11: MOS transistor DC characteristic generation unit 12: LSI power supply current time waveform (power supply voltage dependent) acquisition unit 13: LSI power supply system model generation unit 14: Gate voltage waveform generation unit 15: LSI power supply system model generation and generation unit 16: Print Board data acquisition unit 17: Printed circuit board wiring model creation unit 18: LSI package data acquisition unit 19: LSI package model creation unit 20: Chip component data acquisition unit 21: Chip component model creation unit 22: Net list configuration unit 23 : Electromagnetic field simulation execution unit 24: Radiated electromagnetic field display unit 25: Voltage and current display unit 26: Circuit simulation execution unit 27: Model library import unit 28: Voltage source (Vlsi) 29: Variable resistor 30: LSI of the present invention Power supply system model 31: MOS transistor model 32: Constant voltage source 33: Transmission Path 34: Capacitor model 35: Power supply terminal 36: GND terminal 37: Constant voltage source 38: Transmission line model 39: Current source 40: LSI internal impedance 41: Current waveform of current source 42: Description of operation level of conventional LSI power supply system Model 43: LSI I / O unit data acquisition unit 44: LSI I / O unit model creation unit 45: I / O buffer model 46: LSI input / output unit 47: LSI signal terminal 48: LSI power supply system model 49: Present invention Circuit block power supply system model 50: Circuit block power supply current time waveform (power supply voltage dependent)

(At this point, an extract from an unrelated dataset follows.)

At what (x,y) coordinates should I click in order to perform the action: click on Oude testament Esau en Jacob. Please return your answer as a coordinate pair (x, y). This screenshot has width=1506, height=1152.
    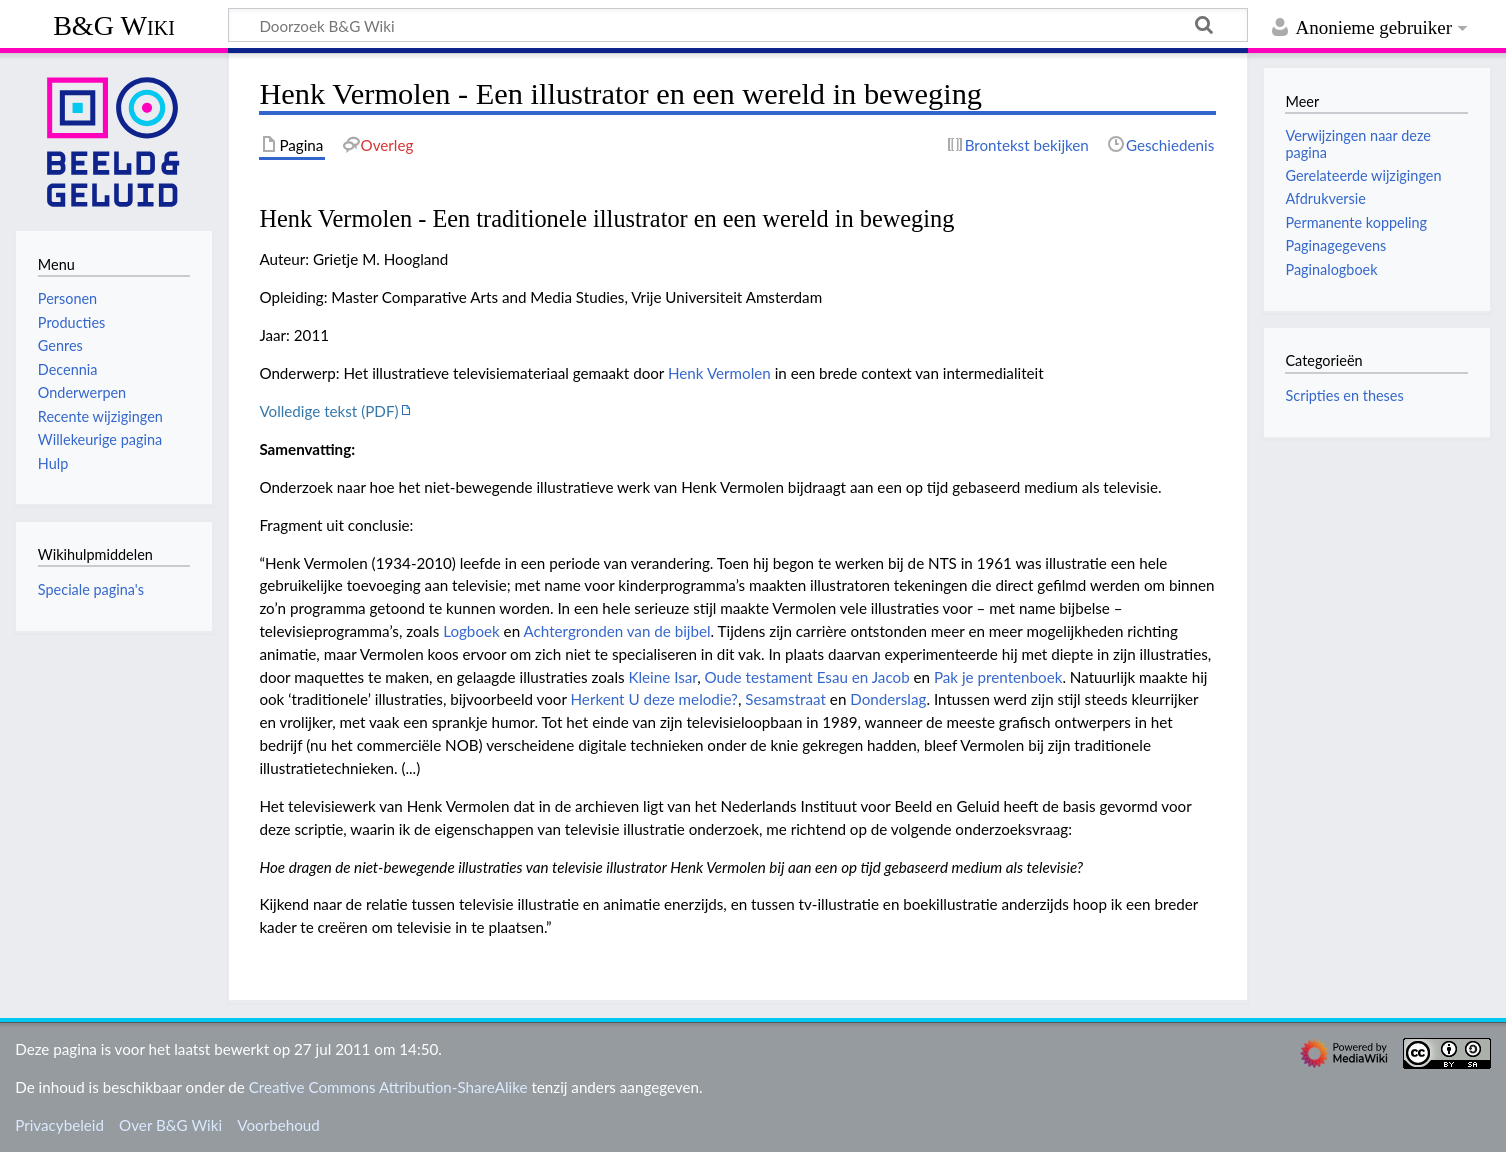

Acquisition unit 51: Circuit block model generation unit 52: Current waveform addition unit 53: Circuit block delay information acquisition unit 54: LSI power supply system model generation unit

Claims (10)

[Claims] 1. An LSI power supply model for EMI simulation, wherein the resistance value of the LSI power supply changes according to time and power supply voltage. 2. An LSI power supply for EMI simulation, wherein an LSI power supply system is modeled by one or more transistors and a constant voltage source, and the impedance of the LSI power supply system changes according to time and power supply voltage. System model. 3. The LSI power supply model for EMI simulation according to claim 2, wherein a voltage waveform similar to a power supply current waveform is applied to the gate electrode of said transistor as a signal. 4. An LSI power supply system model for EMI simulation, wherein said transistor is a MOS transistor having a characteristic that a gate voltage is proportional to a drain current. 5. The LSI power supply model for EMI simulation according to claim 1, further comprising an LSI input / output model. 6. The EMI simulation LSI power supply system model according to claim 1, wherein an EMI simulation LSI power supply system model is provided for each of several circuit blocks or functional blocks. 7. The EMI simulation LSI power supply system model according to claim 1, wherein the LSI power supply model is created from a current waveform of a circuit having periodicity. 8. An EM simulation LSI power supply system model for one LSI is created from the operating states of a plurality of EMI simulation LSI power supply system models for each circuit block or function block.
LSI simulation system for I simulation. 9. An EMI simulator for simulating a radiated electromagnetic field from an electronic device, wherein the simulated radiated electromagnetic field creates an LSI power supply system model for EMI simulation according to claim 1. And
EMI characterized by using this to simulate
Simulator. 10. The EMI simulation L according to claim 1, which is stored as a library.
The EMI simulator according to claim 9, wherein data of the SI power supply system model can be stored and read.